TASK DIRECTIONS
Repeat what the lines below say, word for word, and skip every image.

DATASET EXCERPTS
-=-=-
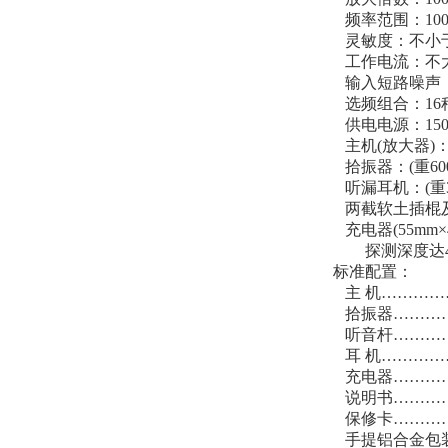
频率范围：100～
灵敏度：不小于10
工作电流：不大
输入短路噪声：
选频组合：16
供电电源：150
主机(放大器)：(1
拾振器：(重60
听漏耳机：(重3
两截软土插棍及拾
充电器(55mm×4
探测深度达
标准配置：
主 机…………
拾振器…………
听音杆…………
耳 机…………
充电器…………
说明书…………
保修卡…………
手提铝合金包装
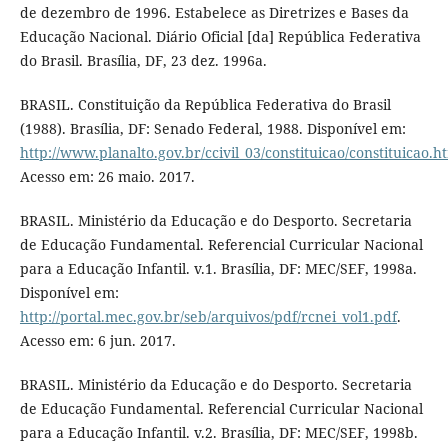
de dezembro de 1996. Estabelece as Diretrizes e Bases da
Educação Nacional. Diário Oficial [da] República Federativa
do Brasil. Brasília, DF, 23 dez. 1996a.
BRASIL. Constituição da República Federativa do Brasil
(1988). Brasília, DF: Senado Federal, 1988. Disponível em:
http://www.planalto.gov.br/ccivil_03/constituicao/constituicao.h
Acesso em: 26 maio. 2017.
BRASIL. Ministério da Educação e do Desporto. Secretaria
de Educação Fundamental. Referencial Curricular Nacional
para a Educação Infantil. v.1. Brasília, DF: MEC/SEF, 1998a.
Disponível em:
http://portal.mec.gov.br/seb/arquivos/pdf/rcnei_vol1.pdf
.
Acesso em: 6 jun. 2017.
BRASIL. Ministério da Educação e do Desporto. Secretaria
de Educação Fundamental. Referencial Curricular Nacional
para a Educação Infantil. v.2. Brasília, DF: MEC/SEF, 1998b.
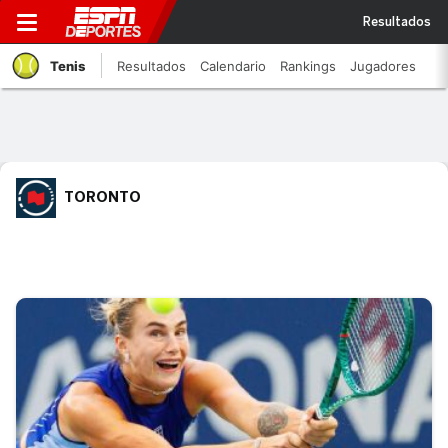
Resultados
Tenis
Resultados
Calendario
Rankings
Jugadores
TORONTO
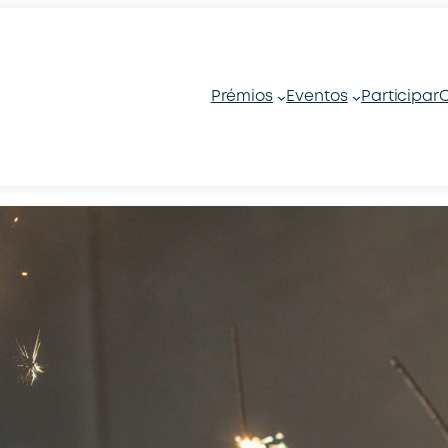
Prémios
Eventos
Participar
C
-=-=-
EXERCISE OUTPUT
频率范围：100～
灵敏度：不小于10
工作电流：不大
输入短路噪声：
选频组合：16
供电电源：150
主机(放大器)：(1
拾振器：(重60
听漏耳机：(重3
两截软土插棍及拾
充电器(55mm×4
探测深度达
标准配置：
主 机…………
拾振器…………
听音杆…………
耳 机…………
充电器…………
说明书…………
保修卡…………
手提铝合金包装
de dezembro de 1996. Estabelece as Diretrizes e Bases da
Educação Nacional. Diário Oficial [da] República Federativa
do Brasil. Brasília, DF, 23 dez. 1996a.
BRASIL. Constituição da República Federativa do Brasil
(1988). Brasília, DF: Senado Federal, 1988. Disponível em:
http://www.planalto.gov.br/ccivil_03/constituicao/constituicao.h
Acesso em: 26 maio. 2017.
BRASIL. Ministério da Educação e do Desporto. Secretaria
de Educação Fundamental. Referencial Curricular Nacional
para a Educação Infantil. v.1. Brasília, DF: MEC/SEF, 1998a.
Disponível em:
http://portal.mec.gov.br/seb/arquivos/pdf/rcnei_vol1.pdf
.
Acesso em: 6 jun. 2017.
BRASIL. Ministério da Educação e do Desporto. Secretaria
de Educação Fundamental. Referencial Curricular Nacional
para a Educação Infantil. v.2. Brasília, DF: MEC/SEF, 1998b.
Resultados
Tenis
Resultados
Calendario
Rankings
Jugadores
TORONTO
Prémios
Eventos
Participar
C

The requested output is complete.